Chapitre 1

  Elle n’aimait pas les Hommes. Yuna Hiruma haïssait la race humaine du plus profond de son être. Très jeune, elle avait été confrontée à la perfidie de la gent masculine et avait dans un premier temps abhorré ces derniers. Mais elle avait très rapidement compris que les femmes n’étaient pas en reste de tous ces vices et avait donc englobé l’espèce humaine dans son entièreté. Elle détestait les Hommes et, pourtant, avait fait l’étrange choix de ne consacrer sa vie qu’à les sauver.

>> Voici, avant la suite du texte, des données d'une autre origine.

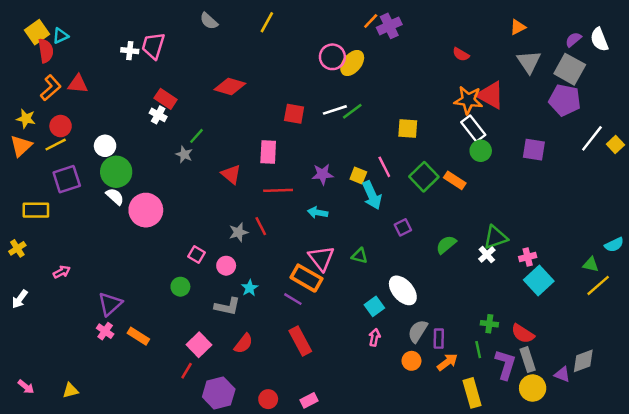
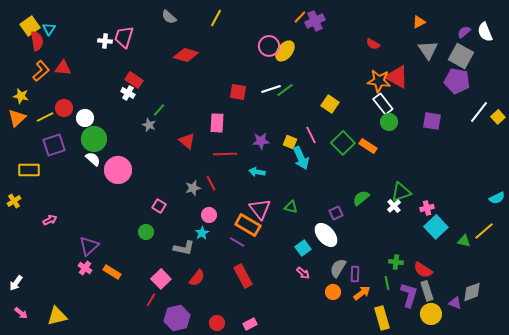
cyan triangle: (61, 36) -> (49, 29), turned -32
red diamond: (230, 86) -> (186, 55), moved
red circle: (61, 126) -> (64, 108), moved
yellow square: (408, 129) -> (330, 104), turned 30
purple square: (403, 227) -> (336, 213), moved
green triangle: (591, 264) -> (464, 241), moved
pink circle: (226, 266) -> (209, 215), moved
white arrow: (20, 299) -> (16, 283), moved
pink arrow: (374, 337) -> (303, 273), turned 120
yellow triangle: (70, 390) -> (57, 316), size x1.5

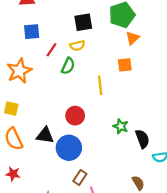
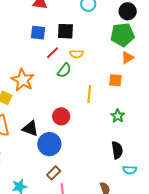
black square: (83, 22) -> (65, 31), moved
orange star: (19, 71) -> (23, 80), moved, turned -30
green star: (121, 126) -> (118, 116), moved

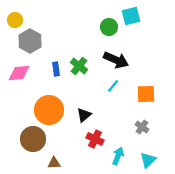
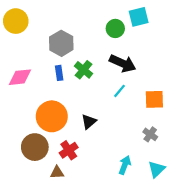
yellow circle: (15, 20) -> (16, 21), size x1.5
gray hexagon: (30, 41) -> (61, 43), moved
red cross: (95, 139) -> (69, 150), moved, turned 30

  Les apprenants foulaient par centaines l’entrée de l’université du Tohoku, annonçant le début d'une nouvelle journée de cours. L’étudiante en sixième année de médecine avança d’un pas calme et assuré vers l’amphithéâtre où elle suivait ses cours de la matinée.

  La salle pouvant accueillir près de cinq cents étudiants était pleine à craquer et bruyante à souhait, laissant échapper à la jeune femme un frisson de mal-être. Elle, qui préférait le calme et la solitude au brouhaha ambiant.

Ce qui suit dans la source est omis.